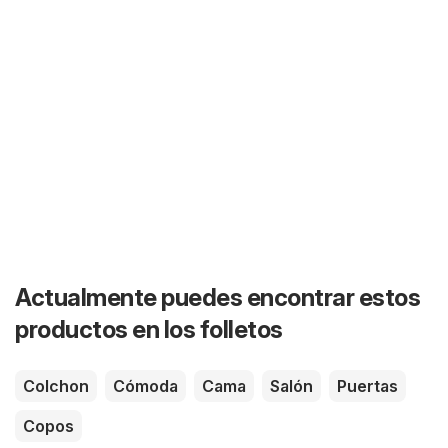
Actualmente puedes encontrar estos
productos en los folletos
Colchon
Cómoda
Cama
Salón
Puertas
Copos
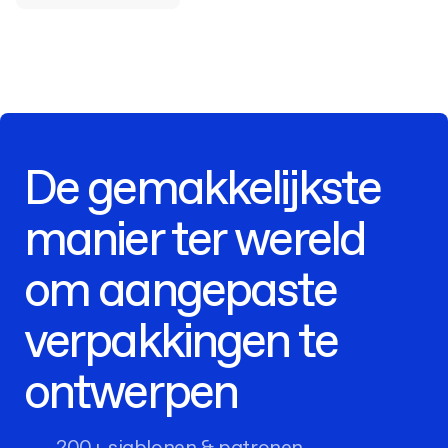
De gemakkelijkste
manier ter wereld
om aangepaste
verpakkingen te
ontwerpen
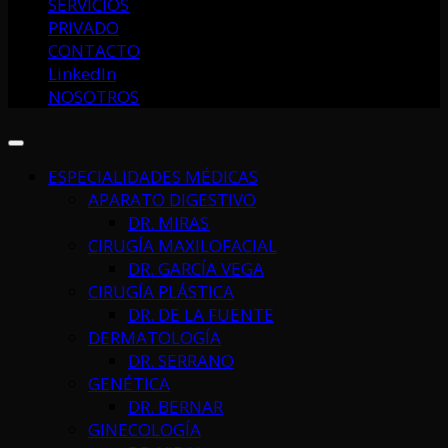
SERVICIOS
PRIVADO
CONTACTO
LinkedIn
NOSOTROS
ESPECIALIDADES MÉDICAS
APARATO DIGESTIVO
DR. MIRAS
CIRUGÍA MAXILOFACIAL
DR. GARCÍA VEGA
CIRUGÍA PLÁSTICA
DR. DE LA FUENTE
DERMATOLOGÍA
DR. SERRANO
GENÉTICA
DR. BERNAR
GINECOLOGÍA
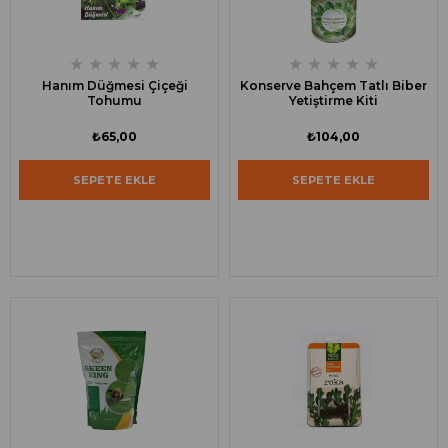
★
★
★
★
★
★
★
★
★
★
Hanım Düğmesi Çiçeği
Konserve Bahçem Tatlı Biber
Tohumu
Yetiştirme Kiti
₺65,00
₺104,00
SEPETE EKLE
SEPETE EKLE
...
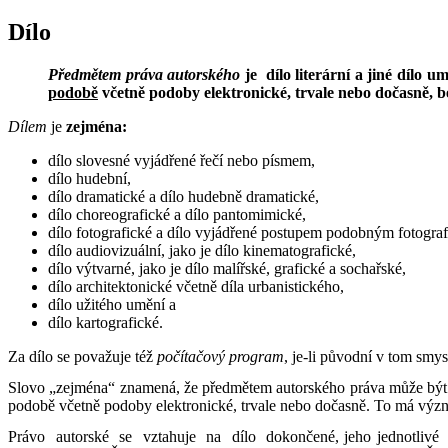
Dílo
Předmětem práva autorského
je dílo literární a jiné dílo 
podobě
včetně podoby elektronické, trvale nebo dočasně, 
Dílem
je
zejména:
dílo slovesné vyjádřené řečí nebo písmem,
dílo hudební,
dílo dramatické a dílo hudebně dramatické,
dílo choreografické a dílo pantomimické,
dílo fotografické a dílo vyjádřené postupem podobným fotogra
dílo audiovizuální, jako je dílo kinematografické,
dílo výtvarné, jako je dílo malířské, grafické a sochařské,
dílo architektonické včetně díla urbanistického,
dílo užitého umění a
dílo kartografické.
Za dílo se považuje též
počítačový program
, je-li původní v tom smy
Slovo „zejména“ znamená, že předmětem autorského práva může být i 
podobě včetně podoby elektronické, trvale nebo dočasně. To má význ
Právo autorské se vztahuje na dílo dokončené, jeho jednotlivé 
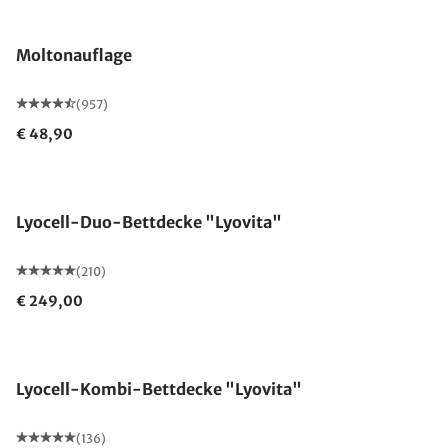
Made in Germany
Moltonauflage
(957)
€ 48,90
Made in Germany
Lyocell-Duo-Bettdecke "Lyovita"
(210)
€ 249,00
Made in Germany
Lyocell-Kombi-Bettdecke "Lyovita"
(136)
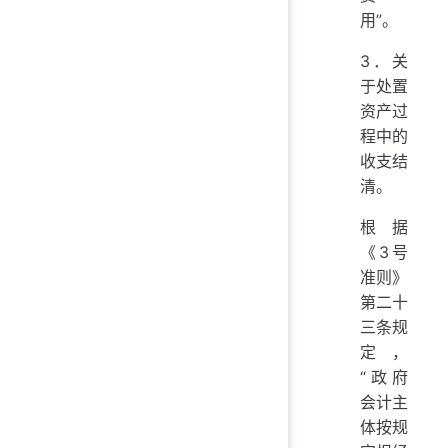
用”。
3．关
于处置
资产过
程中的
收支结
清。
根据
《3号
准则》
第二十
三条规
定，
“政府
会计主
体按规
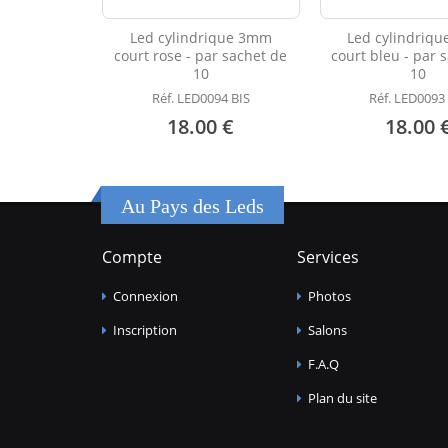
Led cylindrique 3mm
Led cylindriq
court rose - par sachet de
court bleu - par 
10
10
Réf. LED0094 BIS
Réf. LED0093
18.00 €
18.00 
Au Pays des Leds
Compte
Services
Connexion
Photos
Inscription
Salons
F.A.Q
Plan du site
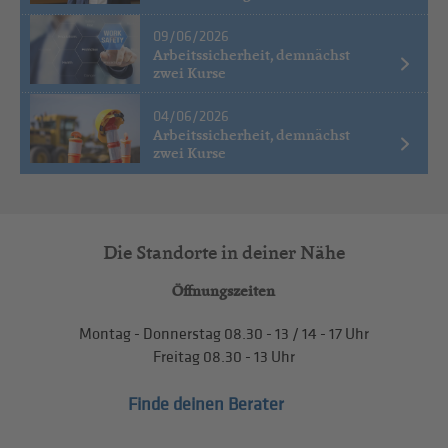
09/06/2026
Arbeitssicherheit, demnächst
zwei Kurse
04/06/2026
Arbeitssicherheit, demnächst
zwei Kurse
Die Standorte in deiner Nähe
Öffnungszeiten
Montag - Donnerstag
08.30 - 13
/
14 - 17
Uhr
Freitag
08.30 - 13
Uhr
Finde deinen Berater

Exercise description.
Go through the material and copy out every line with "nebo" in it.

Solution to this problem.
včetně podoby elektronické, trvale nebo dočasně, 
dílo slovesné vyjádřené řečí nebo písmem,
podobě včetně podoby elektronické, trvale nebo dočasně. To má význ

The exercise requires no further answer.